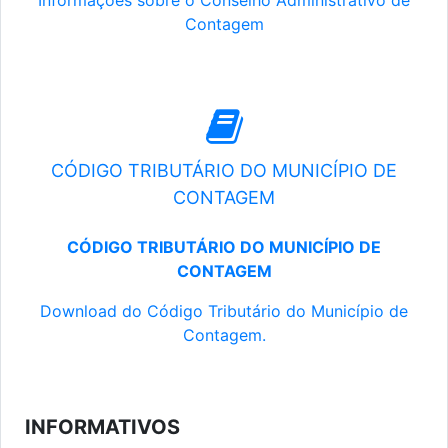
Informações sobre o Conselho Administrativo de
Contagem
CÓDIGO TRIBUTÁRIO DO MUNICÍPIO DE
CONTAGEM
CÓDIGO TRIBUTÁRIO DO MUNICÍPIO DE
CONTAGEM
Download do Código Tributário do Município de
Contagem.
INFORMATIVOS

-------

→ EXERCISE DESCRIPTION
What you return must be every entry, word for word, without any pictures.

→ OUTPUT BELOW
Informações sobre o Conselho Administrativo de
Contagem
CÓDIGO TRIBUTÁRIO DO MUNICÍPIO DE
CONTAGEM
CÓDIGO TRIBUTÁRIO DO MUNICÍPIO DE
CONTAGEM
Download do Código Tributário do Município de
Contagem.
INFORMATIVOS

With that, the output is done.